#### [Assignment]
From the records below, transcribe exactly the lines that begin at the line with "d’investissements agréés depuis 2014" and end at the line with "affichée par le", both included.

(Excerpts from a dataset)
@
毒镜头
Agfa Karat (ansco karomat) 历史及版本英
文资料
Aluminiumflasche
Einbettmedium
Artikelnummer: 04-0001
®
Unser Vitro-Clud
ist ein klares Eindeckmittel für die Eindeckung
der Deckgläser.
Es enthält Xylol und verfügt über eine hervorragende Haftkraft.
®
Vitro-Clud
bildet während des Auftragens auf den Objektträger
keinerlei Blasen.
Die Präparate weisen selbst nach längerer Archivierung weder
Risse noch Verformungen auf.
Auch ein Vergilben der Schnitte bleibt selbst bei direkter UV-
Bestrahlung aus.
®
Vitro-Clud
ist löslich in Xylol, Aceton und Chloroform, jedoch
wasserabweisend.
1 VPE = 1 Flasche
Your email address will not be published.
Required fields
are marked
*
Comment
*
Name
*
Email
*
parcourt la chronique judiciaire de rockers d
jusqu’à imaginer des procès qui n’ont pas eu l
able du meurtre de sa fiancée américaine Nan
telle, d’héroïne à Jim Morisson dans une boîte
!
---
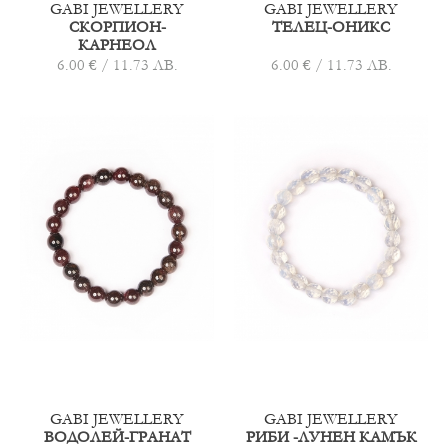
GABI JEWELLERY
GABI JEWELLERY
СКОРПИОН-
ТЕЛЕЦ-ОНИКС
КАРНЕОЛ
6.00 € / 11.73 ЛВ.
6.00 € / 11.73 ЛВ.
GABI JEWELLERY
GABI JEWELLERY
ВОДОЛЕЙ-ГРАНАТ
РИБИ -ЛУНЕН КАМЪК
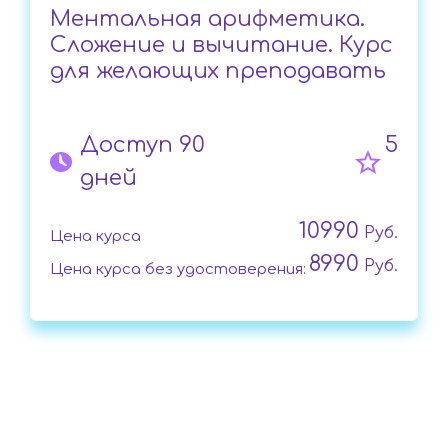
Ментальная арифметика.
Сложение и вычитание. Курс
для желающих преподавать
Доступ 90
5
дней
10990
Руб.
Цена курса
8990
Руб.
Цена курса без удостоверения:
==
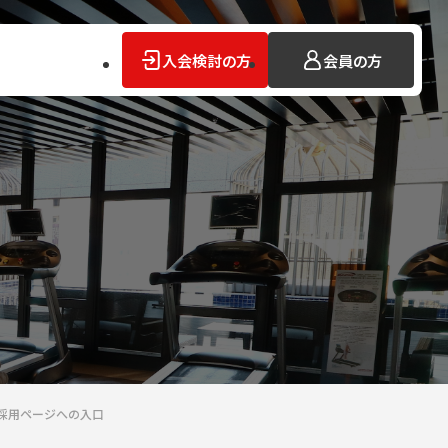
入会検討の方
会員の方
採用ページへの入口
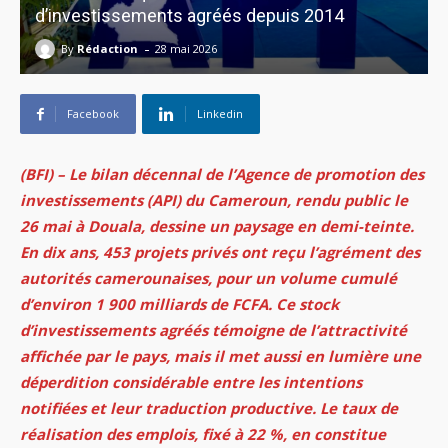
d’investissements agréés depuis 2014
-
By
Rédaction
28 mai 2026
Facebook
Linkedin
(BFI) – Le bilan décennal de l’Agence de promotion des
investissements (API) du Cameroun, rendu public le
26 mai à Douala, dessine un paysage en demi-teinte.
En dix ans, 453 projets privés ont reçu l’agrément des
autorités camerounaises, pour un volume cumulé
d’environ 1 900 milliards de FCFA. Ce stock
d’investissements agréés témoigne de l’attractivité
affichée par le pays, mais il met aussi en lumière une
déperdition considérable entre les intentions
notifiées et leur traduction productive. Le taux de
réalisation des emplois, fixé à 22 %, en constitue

#### [Task answer]
d’investissements agréés depuis 2014
-
By
Rédaction
28 mai 2026
Facebook
Linkedin
(BFI) – Le bilan décennal de l’Agence de promotion des
investissements (API) du Cameroun, rendu public le
26 mai à Douala, dessine un paysage en demi-teinte.
En dix ans, 453 projets privés ont reçu l’agrément des
autorités camerounaises, pour un volume cumulé
d’environ 1 900 milliards de FCFA. Ce stock
d’investissements agréés témoigne de l’attractivité
affichée par le pays, mais il met aussi en lumière une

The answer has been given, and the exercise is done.